== WHAT THE TASK REQUIRES ==
Please write out all the data that follows exactly, without the pictures.

== RECORDS FOR THE EXERCISE ==
== Segment start ==

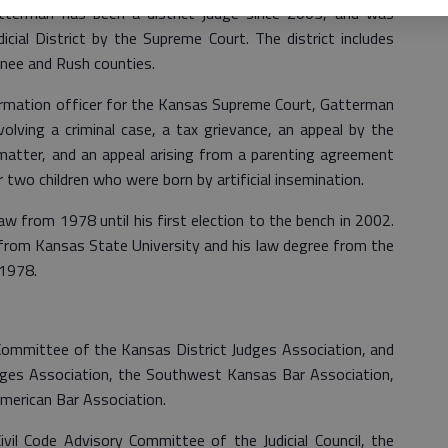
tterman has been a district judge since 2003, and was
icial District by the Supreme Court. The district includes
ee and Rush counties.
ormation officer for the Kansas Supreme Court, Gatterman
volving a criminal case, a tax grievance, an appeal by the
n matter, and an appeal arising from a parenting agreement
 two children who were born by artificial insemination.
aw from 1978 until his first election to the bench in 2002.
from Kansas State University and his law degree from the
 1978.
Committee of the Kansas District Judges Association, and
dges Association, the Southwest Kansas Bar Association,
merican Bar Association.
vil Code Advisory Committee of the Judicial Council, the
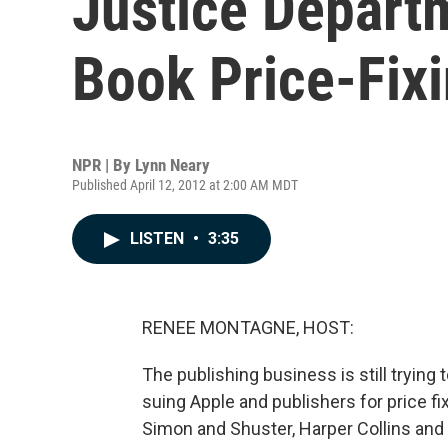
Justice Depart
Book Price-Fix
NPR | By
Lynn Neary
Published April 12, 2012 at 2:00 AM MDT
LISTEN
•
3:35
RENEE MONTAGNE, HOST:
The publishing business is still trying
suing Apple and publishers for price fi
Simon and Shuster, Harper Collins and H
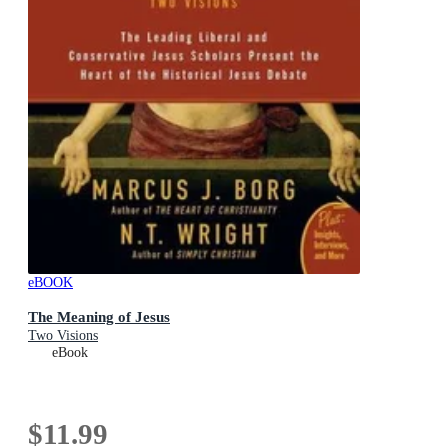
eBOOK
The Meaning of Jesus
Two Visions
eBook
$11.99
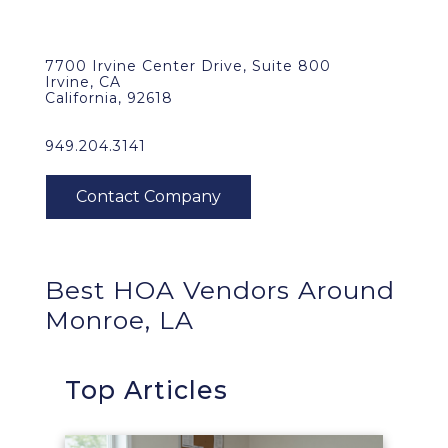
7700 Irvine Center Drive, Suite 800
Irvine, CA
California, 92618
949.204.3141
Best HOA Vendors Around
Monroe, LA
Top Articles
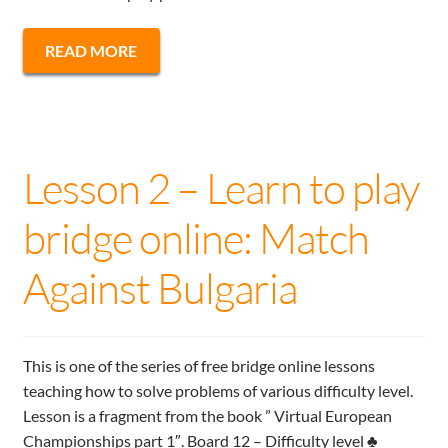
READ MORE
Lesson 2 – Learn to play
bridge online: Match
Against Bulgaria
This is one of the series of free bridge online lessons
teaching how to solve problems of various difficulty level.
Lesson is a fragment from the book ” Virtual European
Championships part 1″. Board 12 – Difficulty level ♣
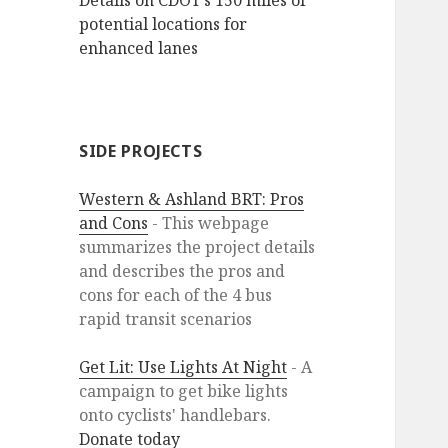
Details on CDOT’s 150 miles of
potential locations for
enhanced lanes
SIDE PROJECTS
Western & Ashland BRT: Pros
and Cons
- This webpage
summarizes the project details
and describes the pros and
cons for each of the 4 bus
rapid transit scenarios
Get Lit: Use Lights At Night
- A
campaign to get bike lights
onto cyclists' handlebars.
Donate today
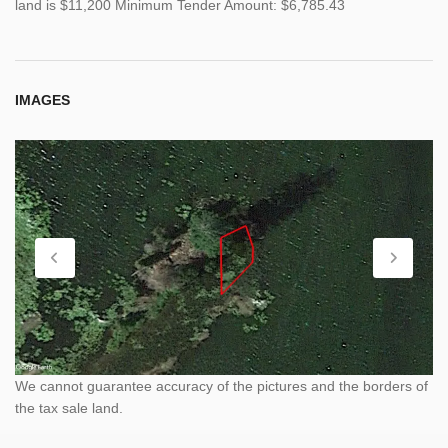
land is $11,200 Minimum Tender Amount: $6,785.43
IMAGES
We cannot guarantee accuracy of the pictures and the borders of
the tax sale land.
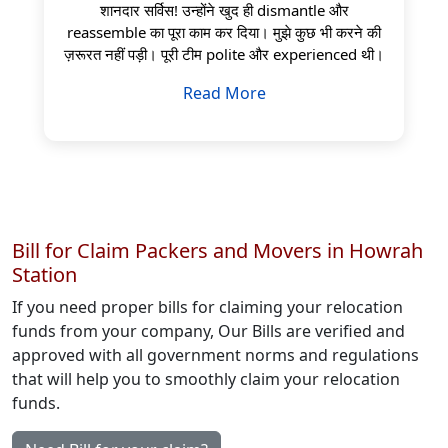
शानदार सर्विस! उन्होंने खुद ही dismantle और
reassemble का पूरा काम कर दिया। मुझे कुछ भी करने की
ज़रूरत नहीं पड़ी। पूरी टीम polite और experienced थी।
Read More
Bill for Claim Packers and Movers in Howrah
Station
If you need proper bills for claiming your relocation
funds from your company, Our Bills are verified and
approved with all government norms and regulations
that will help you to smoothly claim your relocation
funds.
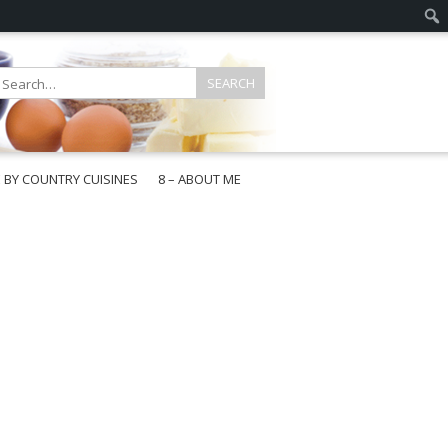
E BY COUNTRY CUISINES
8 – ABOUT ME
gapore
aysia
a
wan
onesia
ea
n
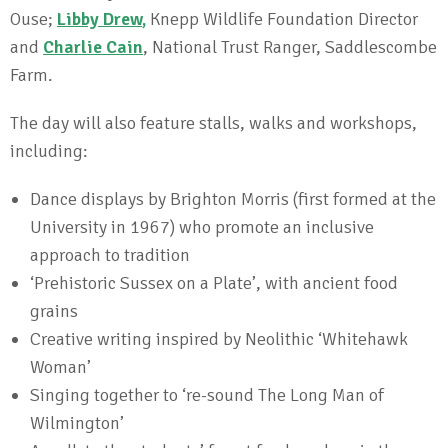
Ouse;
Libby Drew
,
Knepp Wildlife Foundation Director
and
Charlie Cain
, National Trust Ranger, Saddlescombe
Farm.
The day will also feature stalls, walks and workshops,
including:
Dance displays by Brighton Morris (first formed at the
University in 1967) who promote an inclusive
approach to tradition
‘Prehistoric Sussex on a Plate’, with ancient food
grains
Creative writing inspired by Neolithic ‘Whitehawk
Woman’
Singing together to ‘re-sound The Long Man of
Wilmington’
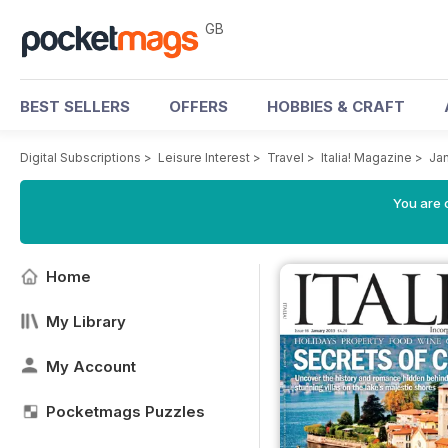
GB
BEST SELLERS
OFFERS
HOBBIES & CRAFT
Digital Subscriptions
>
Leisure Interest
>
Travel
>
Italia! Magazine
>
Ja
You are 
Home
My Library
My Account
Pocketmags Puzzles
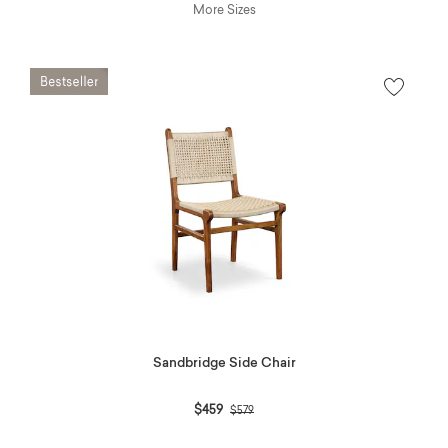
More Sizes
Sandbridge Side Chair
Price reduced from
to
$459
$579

== Segment end ==

== EXERCISE RESPONSE ==
tterman has been a district judge since 2003, and was
icial District by the Supreme Court. The district includes
ee and Rush counties.
ormation officer for the Kansas Supreme Court, Gatterman
volving a criminal case, a tax grievance, an appeal by the
n matter, and an appeal arising from a parenting agreement
 two children who were born by artificial insemination.
aw from 1978 until his first election to the bench in 2002.
from Kansas State University and his law degree from the
 1978.
Committee of the Kansas District Judges Association, and
dges Association, the Southwest Kansas Bar Association,
merican Bar Association.
vil Code Advisory Committee of the Judicial Council, the
Justice Depart
Book Price-Fix
NPR | By
Lynn Neary
Published April 12, 2012 at 2:00 AM MDT
LISTEN
•
3:35
RENEE MONTAGNE, HOST:
The publishing business is still trying
suing Apple and publishers for price fi
Simon and Shuster, Harper Collins and H
eBOOK
The Meaning of Jesus
Two Visions
eBook
$11.99
7700 Irvine Center Drive, Suite 800
Irvine, CA
California, 92618
949.204.3141
Best HOA Vendors Around
Monroe, LA
Top Articles
READ MORE
Lesson 2 – Learn to play
bridge online: Match
Against Bulgaria
This is one of the series of free bridge online lessons
teaching how to solve problems of various difficulty level.
Lesson is a fragment from the book ” Virtual European
Championships part 1″. Board 12 – Difficulty level ♣
Details on CDOT’s 150 miles of
potential locations for
enhanced lanes
SIDE PROJECTS
Western & Ashland BRT: Pros
and Cons
- This webpage
summarizes the project details
and describes the pros and
cons for each of the 4 bus
rapid transit scenarios
Get Lit: Use Lights At Night
- A
campaign to get bike lights
onto cyclists' handlebars.
Donate today
land is $11,200 Minimum Tender Amount: $6,785.43
IMAGES
We cannot guarantee accuracy of the pictures and the borders of
the tax sale land.
शानदार सर्विस! उन्होंने खुद ही dismantle और
reassemble का पूरा काम कर दिया। मुझे कुछ भी करने की
ज़रूरत नहीं पड़ी। पूरी टीम polite और experienced थी।
Read More
Bill for Claim Packers and Movers in Howrah
Station
If you need proper bills for claiming your relocation
funds from your company, Our Bills are verified and
approved with all government norms and regulations
that will help you to smoothly claim your relocation
funds.
E BY COUNTRY CUISINES
8 – ABOUT ME
gapore
aysia
a
wan
onesia
ea
n
Ouse;
Libby Drew
,
Knepp Wildlife Foundation Director
and
Charlie Cain
, National Trust Ranger, Saddlescombe
Farm.
The day will also feature stalls, walks and workshops,
including:
Dance displays by Brighton Morris (first formed at the
University in 1967) who promote an inclusive
approach to tradition
‘Prehistoric Sussex on a Plate’, with ancient food
grains
Creative writing inspired by Neolithic ‘Whitehawk
Woman’
Singing together to ‘re-sound The Long Man of
Wilmington’
GB
BEST SELLERS
OFFERS
HOBBIES & CRAFT
Digital Subscriptions
>
Leisure Interest
>
Travel
>
Italia! Magazine
>
Ja
You are 
Home
My Library
My Account
Pocketmags Puzzles
More Sizes
Sandbridge Side Chair
Price reduced from
to
$459
$579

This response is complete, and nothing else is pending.